Von Dongguan aus war es noch eine kurze Fahrt mit dem ÖV nach Shenzhen. Von dort überquerten wir die Grenze nach Hong Kong.
Wie geht es nun weiter?
Wir machen jetzt eine längere Pause, sozusagen Urlaub von der Reise. Wir werden für das Chinesische Neujahr nach Taiwan fliegen, dort mit der Familie feiern und uns erholen. Danach werden wir nach Hong Kong zurückkehren und von dort aus unsere Reise fortsetzen. Voraussichtlich werden wir Ende Februar 2025 weiter radeln… Um nicht zu verpassen, wann der nächste Beitrag kommt, empfehlen wir, unseren Newsletter zu abonnieren.

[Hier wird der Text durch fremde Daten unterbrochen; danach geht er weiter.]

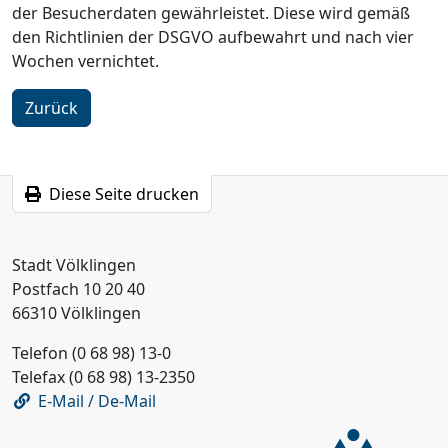
der Besucherdaten gewährleistet. Diese wird gemäß
den Richtlinien der DSGVO aufbewahrt und nach vier
Wochen vernichtet.
Zurück
Diese Seite drucken
Stadt Völklingen
Postfach 10 20 40
66310 Völklingen
Telefon (0 68 98) 13-0
Telefax (0 68 98) 13-2350
E-Mail / De-Mail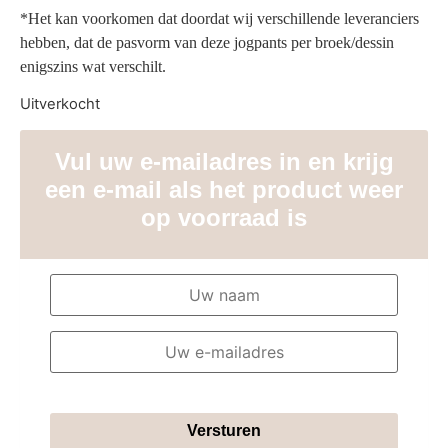
*Het kan voorkomen dat doordat wij verschillende leveranciers
hebben, dat de pasvorm van deze jogpants per broek/dessin
enigszins wat verschilt.
Uitverkocht
Vul uw e-mailadres in en krijg
een e-mail als het product weer
op voorraad is
Versturen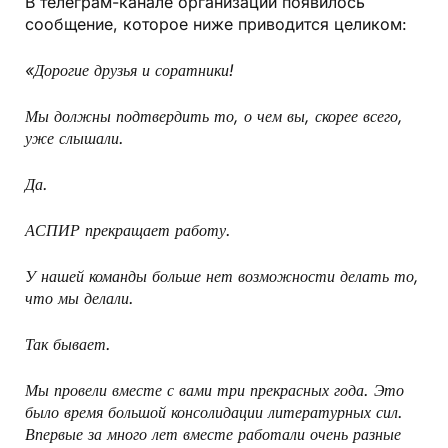
В телеграм-канале организации появилось
сообщение, которое ниже приводится целиком:
«Дорогие друзья и соратники!
Мы должны подтвердить то, о чем вы, скорее всего,
уже слышали.
Да.
АСПИР прекращает работу.
У нашей команды больше нет возможности делать то,
что мы делали.
Так бывает.
Мы провели вместе с вами три прекрасных года. Это
было время большой консолидации литературных сил.
Впервые за много лет вместе работали очень разные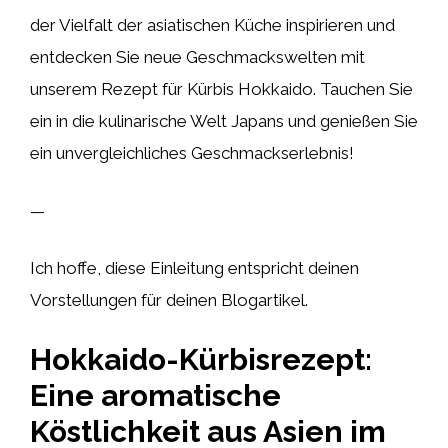
der Vielfalt der asiatischen Küche inspirieren und
entdecken Sie neue Geschmackswelten mit
unserem Rezept für Kürbis Hokkaido. Tauchen Sie
ein in die kulinarische Welt Japans und genießen Sie
ein unvergleichliches Geschmackserlebnis!
—
Ich hoffe, diese Einleitung entspricht deinen
Vorstellungen für deinen Blogartikel.
Hokkaido-Kürbisrezept:
Eine aromatische
Köstlichkeit aus Asien im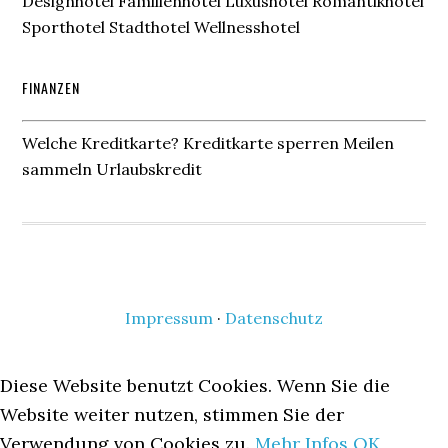
Designhotel Familienhotel Luxushotel Romantikhotel
Sporthotel Stadthotel Wellnesshotel
FINANZEN
Welche Kreditkarte? Kreditkarte sperren Meilen
sammeln Urlaubskredit
Impressum
·
Datenschutz
Diese Website benutzt Cookies. Wenn Sie die
Website weiter nutzen, stimmen Sie der
Verwendung von Cookies zu.
Mehr Infos
OK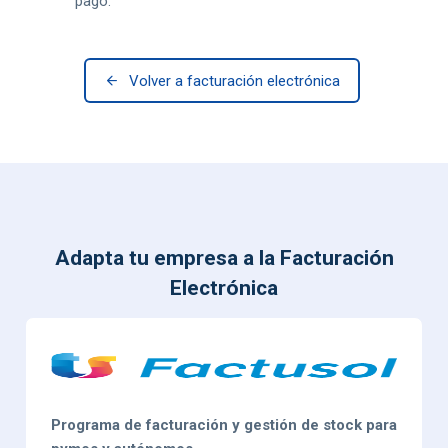
pago.
Volver a facturación electrónica
Adapta tu empresa a la Facturación
Electrónica
Programa de facturación y gestión de stock para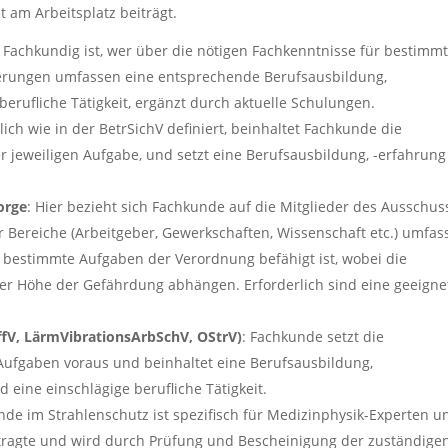
 am Arbeitsplatz beiträgt.
: Fachkundig ist, wer über die nötigen Fachkenntnisse für bestimm
derungen umfassen eine entsprechende Berufsausbildung,
erufliche Tätigkeit, ergänzt durch aktuelle Schulungen.
lich wie in der BetrSichV definiert, beinhaltet Fachkunde die
 jeweiligen Aufgabe, und setzt eine Berufsausbildung, -erfahrun
orge
: Hier bezieht sich Fachkunde auf die Mitglieder des Ausschus
er Bereiche (Arbeitgeber, Gewerkschaften, Wissenschaft etc.) umfas
ür bestimmte Aufgaben der Verordnung befähigt ist, wobei die
er Höhe der Gefährdung abhängen. Erforderlich sind eine geeigne
fV, LärmVibrationsArbSchV, OStrV)
: Fachkunde setzt die
Aufgaben voraus und beinhaltet eine Berufsausbildung,
 eine einschlägige berufliche Tätigkeit.
nde im Strahlenschutz ist spezifisch für Medizinphysik-Experten u
ftragte und wird durch Prüfung und Bescheinigung der zuständige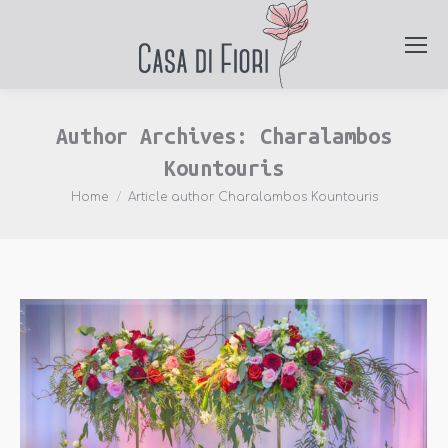
Author Archives:
Charalambos
Kountouris
You are here:
Home
Article author Charalambos Kountouris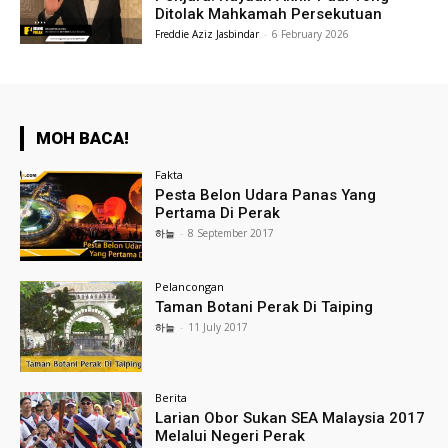
Ditolak Mahkamah Persekutuan
Freddie Aziz Jasbindar
-
6 February 2026
MOH BACA!
Fakta
Pesta Belon Udara Panas Yang
Pertama Di Perak
하늘
-
8 September 2017
Pelancongan
Taman Botani Perak Di Taiping
하늘
-
11 July 2017
Berita
Larian Obor Sukan SEA Malaysia 2017
Melalui Negeri Perak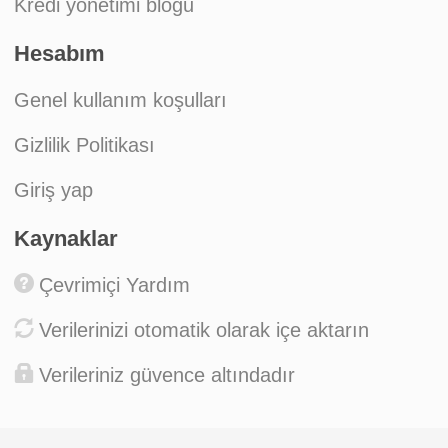
Kredi yönetimi bloğu
Hesabım
Genel kullanım koşulları
Gizlilik Politikası
Giriş yap
Kaynaklar
Çevrimiçi Yardım
Verilerinizi otomatik olarak içe aktarın
Verileriniz güvence altındadır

Von daher: 新年快樂 (Frohes neues Jahr) und bis bald!

Vielen Dank für den interessanten Bericht über eure Reise.
Dann wünschen wir euch einen schönen Urlaub und freuen uns schon auf weitere tolle Bilder und Berichte.
LG von uns
Susanne und Erich
Happy Chinese New Year!
Vielen Dank für diesen Klasse Reisebericht, wünsche Euch alles Gute für eure Reise!